The Italians have fallen for Welsh literature, if the trend of publication (18 books in 9 years with more to follow) has anything to go by. However, it’s not exactly a sudden connoisseurship that this country, an inveterate contributor of Arts and literature, is bent on to prove. It has more to do with the bond that developed through the migration of a chunk of Italians to Wales in the 20th Century, besides having somewhat similar appetite for ‘Romantic’ art and culture.
The latest from the Welsh stable are, The Canals of Mars (poetry collection) by Patrick McGuinness, Minhinnick (anthology of contemporary Welsh poetry), The Prince of Wales (a novel on modern Cardiff) by John Williams and Y Pla (‘The Plague’, a novel) by William Owen Roberts. Thus, translations are doing fine with experts in zone like Andrea Bianchi and Silvana Siviero, who are translating their 11th book from Wales. Bianchi’s own poetic prowess joined with Ms Siviero’s 13 years of ‘on the soil’ experience.
High on success, they have branded their works as Parole dal Galles (Geiriau O Gymru). Close on the heels are six other publishers.
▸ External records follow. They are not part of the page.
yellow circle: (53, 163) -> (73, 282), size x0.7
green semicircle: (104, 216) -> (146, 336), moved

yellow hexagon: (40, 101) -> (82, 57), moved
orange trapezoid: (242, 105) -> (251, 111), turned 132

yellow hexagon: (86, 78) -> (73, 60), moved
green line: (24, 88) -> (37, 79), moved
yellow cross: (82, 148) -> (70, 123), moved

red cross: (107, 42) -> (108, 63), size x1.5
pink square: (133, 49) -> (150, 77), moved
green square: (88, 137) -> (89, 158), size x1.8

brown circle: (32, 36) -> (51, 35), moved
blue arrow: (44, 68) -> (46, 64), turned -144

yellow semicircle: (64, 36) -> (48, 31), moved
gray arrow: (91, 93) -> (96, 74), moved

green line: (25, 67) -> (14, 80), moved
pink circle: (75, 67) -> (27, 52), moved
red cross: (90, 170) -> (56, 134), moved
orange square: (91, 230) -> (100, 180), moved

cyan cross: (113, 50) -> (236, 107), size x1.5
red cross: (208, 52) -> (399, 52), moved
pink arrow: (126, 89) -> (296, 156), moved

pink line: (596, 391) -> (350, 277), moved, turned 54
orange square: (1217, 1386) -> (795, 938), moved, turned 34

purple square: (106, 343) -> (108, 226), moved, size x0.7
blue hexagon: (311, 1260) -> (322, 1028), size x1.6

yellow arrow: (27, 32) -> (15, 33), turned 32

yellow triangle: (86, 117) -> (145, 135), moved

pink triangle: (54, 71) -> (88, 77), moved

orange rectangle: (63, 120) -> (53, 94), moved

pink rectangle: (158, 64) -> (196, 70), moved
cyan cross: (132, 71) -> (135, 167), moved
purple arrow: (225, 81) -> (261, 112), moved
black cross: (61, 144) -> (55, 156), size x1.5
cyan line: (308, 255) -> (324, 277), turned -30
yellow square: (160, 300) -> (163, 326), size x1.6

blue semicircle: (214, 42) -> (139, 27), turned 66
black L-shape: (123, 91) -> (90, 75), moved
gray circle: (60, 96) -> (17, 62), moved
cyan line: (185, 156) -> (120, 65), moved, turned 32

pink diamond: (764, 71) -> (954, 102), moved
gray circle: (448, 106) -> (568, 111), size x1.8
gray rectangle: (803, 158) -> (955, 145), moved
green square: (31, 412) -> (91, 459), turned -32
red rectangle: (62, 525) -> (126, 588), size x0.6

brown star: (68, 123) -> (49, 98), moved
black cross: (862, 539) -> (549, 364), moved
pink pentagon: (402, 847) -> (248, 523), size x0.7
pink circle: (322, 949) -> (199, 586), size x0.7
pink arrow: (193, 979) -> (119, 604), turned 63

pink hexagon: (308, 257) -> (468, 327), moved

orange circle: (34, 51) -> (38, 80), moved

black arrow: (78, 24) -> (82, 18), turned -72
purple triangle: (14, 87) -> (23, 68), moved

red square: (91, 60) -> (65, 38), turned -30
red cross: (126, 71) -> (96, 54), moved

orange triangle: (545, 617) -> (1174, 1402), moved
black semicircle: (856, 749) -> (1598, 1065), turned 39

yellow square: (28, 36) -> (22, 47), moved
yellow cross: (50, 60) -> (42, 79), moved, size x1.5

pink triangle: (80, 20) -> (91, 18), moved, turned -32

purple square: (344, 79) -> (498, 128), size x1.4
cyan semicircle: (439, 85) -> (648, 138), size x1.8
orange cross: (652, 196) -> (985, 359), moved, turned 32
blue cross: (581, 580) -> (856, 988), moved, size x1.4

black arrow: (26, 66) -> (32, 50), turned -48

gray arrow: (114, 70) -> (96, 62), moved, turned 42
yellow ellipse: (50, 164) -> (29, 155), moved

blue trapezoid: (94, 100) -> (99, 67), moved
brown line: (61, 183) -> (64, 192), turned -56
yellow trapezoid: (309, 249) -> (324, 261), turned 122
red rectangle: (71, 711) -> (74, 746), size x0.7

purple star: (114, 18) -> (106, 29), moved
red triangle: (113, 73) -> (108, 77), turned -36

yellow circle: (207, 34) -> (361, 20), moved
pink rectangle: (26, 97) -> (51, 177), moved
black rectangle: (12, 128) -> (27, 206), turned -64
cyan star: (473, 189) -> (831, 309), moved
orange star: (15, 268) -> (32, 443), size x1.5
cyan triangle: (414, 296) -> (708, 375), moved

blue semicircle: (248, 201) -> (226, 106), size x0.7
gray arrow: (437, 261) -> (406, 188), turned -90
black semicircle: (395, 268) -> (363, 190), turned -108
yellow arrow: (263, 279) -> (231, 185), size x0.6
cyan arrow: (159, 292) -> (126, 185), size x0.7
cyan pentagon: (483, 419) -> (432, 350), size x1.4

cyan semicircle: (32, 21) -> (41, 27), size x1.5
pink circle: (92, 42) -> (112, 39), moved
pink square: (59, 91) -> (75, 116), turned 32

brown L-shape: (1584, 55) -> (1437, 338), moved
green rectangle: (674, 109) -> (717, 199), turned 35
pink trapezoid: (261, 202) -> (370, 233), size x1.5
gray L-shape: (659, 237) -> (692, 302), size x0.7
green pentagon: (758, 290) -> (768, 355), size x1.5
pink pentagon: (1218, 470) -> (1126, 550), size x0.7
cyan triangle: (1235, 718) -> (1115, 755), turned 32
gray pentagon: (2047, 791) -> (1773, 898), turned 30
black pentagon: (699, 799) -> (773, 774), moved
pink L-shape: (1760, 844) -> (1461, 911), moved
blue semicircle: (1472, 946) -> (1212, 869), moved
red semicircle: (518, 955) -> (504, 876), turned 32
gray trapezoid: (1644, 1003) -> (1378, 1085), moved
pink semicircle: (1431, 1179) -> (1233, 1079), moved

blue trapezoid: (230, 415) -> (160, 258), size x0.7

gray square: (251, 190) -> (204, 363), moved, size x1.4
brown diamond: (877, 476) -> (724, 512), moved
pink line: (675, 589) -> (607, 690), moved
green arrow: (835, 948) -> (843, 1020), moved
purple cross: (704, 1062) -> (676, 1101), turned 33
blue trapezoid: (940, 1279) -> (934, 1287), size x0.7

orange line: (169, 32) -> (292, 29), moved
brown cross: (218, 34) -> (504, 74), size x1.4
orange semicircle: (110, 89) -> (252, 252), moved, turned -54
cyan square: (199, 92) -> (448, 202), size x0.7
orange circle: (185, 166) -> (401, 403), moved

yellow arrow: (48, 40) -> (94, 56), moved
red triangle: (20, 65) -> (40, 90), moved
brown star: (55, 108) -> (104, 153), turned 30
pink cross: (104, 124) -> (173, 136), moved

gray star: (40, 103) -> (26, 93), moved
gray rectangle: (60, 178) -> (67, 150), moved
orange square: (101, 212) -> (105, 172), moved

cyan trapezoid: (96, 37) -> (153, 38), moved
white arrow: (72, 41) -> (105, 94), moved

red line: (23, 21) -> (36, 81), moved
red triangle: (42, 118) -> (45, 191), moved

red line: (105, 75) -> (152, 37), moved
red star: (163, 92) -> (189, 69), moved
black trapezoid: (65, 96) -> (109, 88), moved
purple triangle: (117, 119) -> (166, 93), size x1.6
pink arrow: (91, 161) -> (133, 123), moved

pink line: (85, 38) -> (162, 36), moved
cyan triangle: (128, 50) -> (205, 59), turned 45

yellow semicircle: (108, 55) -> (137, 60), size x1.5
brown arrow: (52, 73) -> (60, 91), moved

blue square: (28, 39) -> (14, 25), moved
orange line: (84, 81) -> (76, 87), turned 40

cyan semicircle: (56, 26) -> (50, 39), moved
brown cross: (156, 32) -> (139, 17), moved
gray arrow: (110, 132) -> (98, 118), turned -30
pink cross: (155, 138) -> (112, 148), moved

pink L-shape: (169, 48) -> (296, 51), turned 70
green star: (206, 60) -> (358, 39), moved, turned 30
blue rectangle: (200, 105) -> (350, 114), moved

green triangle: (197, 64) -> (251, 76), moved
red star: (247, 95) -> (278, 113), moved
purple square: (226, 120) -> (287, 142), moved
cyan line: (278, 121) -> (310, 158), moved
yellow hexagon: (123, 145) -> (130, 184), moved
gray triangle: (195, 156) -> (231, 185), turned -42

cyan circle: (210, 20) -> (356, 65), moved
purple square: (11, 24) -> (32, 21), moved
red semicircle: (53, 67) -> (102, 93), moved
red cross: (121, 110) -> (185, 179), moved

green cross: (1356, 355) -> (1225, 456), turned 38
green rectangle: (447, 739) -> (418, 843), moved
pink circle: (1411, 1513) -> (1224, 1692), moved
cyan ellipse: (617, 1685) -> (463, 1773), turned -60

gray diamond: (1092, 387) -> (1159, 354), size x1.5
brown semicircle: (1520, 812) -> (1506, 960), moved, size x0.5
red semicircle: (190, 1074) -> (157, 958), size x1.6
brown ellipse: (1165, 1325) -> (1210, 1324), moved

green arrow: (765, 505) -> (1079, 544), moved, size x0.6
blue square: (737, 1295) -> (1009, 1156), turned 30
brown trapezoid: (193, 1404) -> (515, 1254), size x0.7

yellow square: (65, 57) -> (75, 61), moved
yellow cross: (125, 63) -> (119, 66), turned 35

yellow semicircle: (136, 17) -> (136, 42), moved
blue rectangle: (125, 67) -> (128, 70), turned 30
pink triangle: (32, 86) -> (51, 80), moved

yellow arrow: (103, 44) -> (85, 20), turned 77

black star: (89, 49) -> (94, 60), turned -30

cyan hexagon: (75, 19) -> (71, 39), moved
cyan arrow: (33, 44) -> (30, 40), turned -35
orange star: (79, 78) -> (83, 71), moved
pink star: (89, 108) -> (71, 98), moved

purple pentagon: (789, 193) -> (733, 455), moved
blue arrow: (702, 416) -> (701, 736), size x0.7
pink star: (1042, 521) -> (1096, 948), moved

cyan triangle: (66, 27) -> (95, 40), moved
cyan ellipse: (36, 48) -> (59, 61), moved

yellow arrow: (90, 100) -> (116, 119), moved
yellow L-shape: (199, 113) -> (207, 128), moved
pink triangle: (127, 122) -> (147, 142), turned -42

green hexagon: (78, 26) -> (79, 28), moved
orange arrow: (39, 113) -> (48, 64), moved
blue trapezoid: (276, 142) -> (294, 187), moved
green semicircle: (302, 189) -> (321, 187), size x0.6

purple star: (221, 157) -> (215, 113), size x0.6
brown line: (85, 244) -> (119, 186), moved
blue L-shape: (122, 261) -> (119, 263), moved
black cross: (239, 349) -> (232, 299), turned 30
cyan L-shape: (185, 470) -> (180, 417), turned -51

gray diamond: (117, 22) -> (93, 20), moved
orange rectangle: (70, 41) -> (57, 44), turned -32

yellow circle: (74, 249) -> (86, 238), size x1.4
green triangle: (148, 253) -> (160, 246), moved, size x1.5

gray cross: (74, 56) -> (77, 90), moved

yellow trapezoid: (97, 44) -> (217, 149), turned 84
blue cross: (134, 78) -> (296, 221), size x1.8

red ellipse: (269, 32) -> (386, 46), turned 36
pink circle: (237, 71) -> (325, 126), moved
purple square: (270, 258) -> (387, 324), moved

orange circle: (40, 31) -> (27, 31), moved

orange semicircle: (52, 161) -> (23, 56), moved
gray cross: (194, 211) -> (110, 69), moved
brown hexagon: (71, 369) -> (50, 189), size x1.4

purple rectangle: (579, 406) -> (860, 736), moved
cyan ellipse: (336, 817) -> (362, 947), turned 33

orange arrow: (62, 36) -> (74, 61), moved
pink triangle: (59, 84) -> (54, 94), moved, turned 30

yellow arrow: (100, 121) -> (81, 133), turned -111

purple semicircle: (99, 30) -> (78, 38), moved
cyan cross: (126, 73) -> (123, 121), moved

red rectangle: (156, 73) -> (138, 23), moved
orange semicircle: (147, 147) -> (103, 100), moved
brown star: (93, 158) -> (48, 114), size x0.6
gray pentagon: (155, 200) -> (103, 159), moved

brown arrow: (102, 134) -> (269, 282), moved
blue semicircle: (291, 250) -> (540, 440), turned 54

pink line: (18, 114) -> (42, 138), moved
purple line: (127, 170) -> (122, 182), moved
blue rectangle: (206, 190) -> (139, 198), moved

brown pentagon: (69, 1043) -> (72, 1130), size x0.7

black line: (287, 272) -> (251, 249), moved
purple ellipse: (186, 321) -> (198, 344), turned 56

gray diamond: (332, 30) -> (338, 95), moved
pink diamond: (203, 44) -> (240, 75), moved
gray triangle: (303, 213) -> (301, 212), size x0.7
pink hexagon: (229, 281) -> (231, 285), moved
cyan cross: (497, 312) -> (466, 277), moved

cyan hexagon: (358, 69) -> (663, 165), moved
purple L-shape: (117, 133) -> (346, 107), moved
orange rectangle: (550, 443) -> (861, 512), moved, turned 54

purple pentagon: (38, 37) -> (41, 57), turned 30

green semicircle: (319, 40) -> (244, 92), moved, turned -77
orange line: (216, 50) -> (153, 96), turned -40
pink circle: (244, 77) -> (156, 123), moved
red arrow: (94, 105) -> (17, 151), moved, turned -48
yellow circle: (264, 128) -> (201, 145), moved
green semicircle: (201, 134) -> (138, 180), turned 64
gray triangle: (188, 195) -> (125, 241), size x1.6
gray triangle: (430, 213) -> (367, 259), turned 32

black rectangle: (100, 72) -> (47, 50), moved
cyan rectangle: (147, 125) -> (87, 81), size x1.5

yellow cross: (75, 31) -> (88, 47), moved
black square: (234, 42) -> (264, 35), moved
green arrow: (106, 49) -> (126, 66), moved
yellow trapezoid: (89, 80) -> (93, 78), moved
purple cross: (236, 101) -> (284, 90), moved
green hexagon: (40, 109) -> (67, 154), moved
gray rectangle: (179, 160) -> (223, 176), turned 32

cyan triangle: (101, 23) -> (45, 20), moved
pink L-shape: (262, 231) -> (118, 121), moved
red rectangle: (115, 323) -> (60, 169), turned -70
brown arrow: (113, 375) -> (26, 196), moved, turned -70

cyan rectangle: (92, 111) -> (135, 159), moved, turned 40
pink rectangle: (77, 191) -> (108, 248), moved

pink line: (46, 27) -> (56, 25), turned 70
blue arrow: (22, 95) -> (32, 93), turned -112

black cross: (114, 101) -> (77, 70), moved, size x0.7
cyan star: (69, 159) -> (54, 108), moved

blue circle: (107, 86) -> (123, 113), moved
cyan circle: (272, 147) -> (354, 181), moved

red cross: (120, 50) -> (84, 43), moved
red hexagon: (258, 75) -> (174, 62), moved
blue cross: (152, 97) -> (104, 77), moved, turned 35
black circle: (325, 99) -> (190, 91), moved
The literary magazine from the University of Venice through its ‘Welsh Literature Section’, also provides encouragement. With three volumes of poetry by Robert in the pipe line, along with publishing prospect of the books by poets Gillian Clarke and John Barnie or the novelist Caradog Prichard, both the market and its producers are upbeat about the future.
The poet, Gwyneth Lewis or Sioned Puw Rowlands, the director of Welsh Literature Abroad – all attribute this enthusiasm to the orchestrated effort produced by the parties from both the sides, save the Italian readers’ interest, which they have already proved by their rousing reception to the novelist Trezza Azzopardi.